» Task prompt: Search the data for the string "blend", and report each line where it is found.

(Source information)

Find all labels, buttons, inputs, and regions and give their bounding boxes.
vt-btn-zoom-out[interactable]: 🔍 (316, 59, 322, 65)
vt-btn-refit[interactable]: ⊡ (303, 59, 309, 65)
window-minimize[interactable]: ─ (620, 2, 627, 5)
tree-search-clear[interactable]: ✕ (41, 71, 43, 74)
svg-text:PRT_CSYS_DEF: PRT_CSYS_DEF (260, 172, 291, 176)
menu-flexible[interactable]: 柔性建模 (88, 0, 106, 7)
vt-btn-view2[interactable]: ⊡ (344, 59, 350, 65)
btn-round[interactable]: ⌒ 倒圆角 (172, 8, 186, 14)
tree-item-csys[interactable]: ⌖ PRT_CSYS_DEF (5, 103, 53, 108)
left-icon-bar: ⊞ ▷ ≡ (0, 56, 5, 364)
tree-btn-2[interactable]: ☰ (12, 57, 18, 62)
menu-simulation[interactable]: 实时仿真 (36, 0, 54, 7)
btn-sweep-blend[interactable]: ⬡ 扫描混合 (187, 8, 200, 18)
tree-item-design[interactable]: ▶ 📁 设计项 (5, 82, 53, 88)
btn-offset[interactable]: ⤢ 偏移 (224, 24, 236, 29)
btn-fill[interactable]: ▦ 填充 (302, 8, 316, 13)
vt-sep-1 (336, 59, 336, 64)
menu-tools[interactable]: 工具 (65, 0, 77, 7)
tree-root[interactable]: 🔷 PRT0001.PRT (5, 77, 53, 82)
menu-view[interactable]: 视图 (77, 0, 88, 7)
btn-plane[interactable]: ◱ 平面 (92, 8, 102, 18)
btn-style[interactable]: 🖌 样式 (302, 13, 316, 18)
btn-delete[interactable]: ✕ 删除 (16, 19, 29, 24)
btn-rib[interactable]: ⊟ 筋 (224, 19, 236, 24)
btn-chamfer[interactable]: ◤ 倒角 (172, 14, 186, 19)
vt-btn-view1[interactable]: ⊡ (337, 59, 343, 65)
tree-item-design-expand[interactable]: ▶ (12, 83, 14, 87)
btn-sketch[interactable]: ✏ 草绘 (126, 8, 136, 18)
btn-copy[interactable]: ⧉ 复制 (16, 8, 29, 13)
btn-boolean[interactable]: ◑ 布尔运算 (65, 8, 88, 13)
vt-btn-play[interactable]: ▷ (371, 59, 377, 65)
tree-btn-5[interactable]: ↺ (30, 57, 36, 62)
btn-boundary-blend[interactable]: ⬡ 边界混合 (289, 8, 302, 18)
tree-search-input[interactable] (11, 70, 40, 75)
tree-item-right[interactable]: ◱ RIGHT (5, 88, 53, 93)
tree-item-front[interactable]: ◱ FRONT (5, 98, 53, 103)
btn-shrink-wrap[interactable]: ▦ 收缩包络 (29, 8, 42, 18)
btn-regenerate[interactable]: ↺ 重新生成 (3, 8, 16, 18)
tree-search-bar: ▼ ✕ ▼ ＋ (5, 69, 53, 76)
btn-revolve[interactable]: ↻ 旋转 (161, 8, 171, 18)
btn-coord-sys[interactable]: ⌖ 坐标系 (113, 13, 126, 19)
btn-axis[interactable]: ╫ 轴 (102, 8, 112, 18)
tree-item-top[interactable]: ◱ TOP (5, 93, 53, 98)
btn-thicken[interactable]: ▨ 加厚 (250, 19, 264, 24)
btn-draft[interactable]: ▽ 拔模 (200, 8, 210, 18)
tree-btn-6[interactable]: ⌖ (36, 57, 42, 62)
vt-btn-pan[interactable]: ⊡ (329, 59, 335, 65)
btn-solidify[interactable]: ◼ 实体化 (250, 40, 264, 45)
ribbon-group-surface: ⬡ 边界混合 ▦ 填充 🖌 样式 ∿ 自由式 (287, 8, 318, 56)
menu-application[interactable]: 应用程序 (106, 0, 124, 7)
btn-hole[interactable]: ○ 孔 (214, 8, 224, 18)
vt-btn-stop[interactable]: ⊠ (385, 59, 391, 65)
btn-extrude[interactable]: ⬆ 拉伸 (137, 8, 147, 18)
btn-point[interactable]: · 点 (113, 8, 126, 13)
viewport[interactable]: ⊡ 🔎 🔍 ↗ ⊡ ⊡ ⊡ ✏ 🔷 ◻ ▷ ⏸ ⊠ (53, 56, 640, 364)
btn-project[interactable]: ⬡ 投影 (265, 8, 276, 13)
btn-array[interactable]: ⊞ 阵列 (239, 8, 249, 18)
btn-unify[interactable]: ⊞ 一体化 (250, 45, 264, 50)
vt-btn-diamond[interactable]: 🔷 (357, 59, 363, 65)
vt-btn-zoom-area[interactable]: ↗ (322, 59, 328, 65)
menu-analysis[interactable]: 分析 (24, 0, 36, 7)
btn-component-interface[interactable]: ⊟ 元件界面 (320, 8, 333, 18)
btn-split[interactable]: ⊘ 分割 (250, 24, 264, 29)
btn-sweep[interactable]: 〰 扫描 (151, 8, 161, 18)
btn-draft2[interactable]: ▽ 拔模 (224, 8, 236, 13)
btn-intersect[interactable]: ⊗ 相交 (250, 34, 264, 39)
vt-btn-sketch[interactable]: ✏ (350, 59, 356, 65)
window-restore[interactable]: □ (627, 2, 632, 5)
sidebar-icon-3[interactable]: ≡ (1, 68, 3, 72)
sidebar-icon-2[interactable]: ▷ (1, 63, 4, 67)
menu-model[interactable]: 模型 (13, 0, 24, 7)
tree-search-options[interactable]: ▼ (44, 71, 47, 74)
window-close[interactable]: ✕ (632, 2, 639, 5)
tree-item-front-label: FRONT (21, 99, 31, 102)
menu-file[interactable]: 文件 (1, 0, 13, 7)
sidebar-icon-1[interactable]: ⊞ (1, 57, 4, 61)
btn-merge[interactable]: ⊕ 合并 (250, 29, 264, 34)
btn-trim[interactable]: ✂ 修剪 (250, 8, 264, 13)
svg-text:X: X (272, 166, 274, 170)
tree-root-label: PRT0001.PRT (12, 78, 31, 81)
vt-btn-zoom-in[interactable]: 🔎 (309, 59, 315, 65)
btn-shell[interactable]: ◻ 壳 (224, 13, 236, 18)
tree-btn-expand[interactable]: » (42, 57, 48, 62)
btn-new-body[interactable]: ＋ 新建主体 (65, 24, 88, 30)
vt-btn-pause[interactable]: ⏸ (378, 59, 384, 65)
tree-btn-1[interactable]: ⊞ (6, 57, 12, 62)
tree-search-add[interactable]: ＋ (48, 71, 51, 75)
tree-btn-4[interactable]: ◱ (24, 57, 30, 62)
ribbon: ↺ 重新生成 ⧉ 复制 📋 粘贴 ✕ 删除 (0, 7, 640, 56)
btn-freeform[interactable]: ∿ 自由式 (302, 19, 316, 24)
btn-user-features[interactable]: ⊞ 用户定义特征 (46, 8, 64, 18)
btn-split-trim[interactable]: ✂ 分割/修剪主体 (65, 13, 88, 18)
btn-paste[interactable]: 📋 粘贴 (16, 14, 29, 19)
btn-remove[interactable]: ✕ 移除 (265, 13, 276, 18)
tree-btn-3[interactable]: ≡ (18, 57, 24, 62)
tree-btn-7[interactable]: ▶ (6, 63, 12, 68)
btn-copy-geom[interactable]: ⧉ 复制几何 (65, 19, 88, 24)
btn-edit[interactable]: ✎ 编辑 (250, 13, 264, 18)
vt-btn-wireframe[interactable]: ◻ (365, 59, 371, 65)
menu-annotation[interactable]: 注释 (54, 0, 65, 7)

(End Source information)

» Expected answer:
btn-sweep-blend[interactable]: ⬡ 扫描混合 (187, 8, 200, 18)
btn-boundary-blend[interactable]: ⬡ 边界混合 (289, 8, 302, 18)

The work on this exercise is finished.